Effortlessly they float into the world. The lioness waves farewell. The air is mild and balmy. The trees are in bloom, fireflowers, little cups of flame spouting at the tips of the branches; they break loose and drift down, swirl about, approach them, touch them, sink sweetly into their bodies. Shadrach watches the passage of a blazing red blossom through Katya’s breastbone; it emerges between her shoulders, falls lightly to the ground, goes to seed, sprouts. A skinny sapling rises and bursts into flaming flower. They laugh like children. Together they stride across the continent. The sands of the Gobi sparkle. The Great Wall stretches before them, a wriggling stone serpent humping its back.

“Why, it’s Nigger Jim and Little Nell!” cries Ch’in Shih Huang Ti, who stands atop the Wall. He does a little dance of joy, doffing his silken black skullcap, letting his long elaborate pigtails wave about.

“Chop-chop,” Shadrach says. “Kung po chi ding!”

“Which way to the egress?” Katya asks.

“There,” says the First Emperor. “Past the chains, over the spikes.”

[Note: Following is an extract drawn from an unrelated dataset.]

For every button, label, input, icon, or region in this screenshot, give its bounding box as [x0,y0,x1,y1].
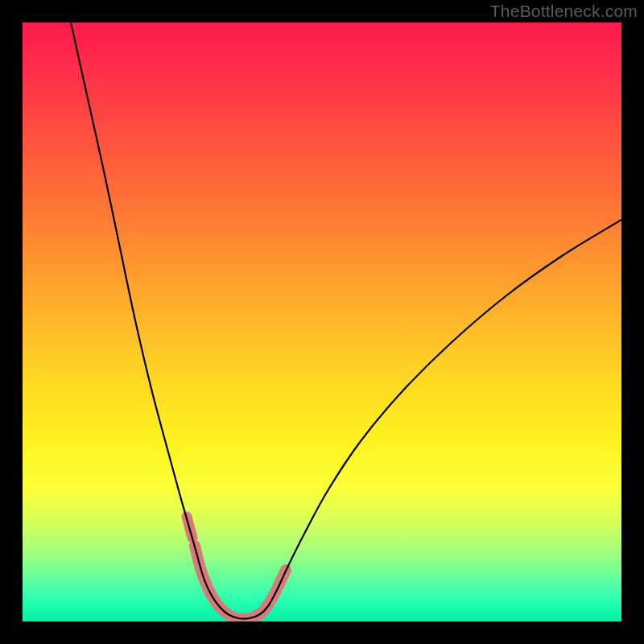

They go through the gate. On the far side of the Great Wall are flooded rice paddies glittering in rosy sunlight. Women in black pajamas and broad coolie hats move slowly through ankle-deep water, stooping, planting, stooping, planting. Invisible chorus off screen. Swelling crescendo of celestial sound. Katya scoops rich yellow mud and hurls it at him. Glop! He throws mud at her. Glip! They plaster each other with it and embrace, slippery and wriggling. What sweet slime! They laugh; they romp; they tumble and topple, landing in the rice paddy with a splash, and the Chinese women dance around them. Huang! Ho! Lindman legs grasp his hips. Thighs like clamps. She reaches for him. They couple to the mud like rutting buffalo. Gripping one another, rolling over and over. Snorting. Slapping flesh. Wallowing in the primeval ooze. Very gratifying. Nostalgia for the mud. Belly to belly. He does not perceive his rigid organ as anything that particularly belongs to him, but rather as something shared, an independent connecting rod that passes back and forth in swift reciprocations between their clasped bodies. Without reaching a climax they rise, bathe, move on to New York. A hot wind blows through this city of sky-stabbing towers. Confetti showers down upon them; it stings, it burns. Cheers of the inhabitants. Everyone has organ-rot here, but it is accepted; it causes no alarm. The bodies of the New Yorkers are transparent, and Shadrach sees the red lesions within, the zones of corruption and decay, the eruptions and erosions and suppurations of intestines, lungs, vascular tissue, peritoneum, pericardium, spleen, liver, pancreas. The disease announces itself in radiating waves of low-spectrum electromagnetic pulsations, hammering dully at his soul, red red red. These people are full of holes from fetlock to gunwale and yet they are happy, as why should they not be? Shadrach and Katya do a buck-and-wing down Fifth Avenue. Shadrach’s skin is white. His lips are thin. His hair is straight and long; it blows across his face, momentarily blinding him, and when he clears it he sees that Katya now is black. Flat broad flanged nose, splendid steatopygous ass, yards of chocolate skin. Ruby lips, sweeter than wine. “Poon!” she cries.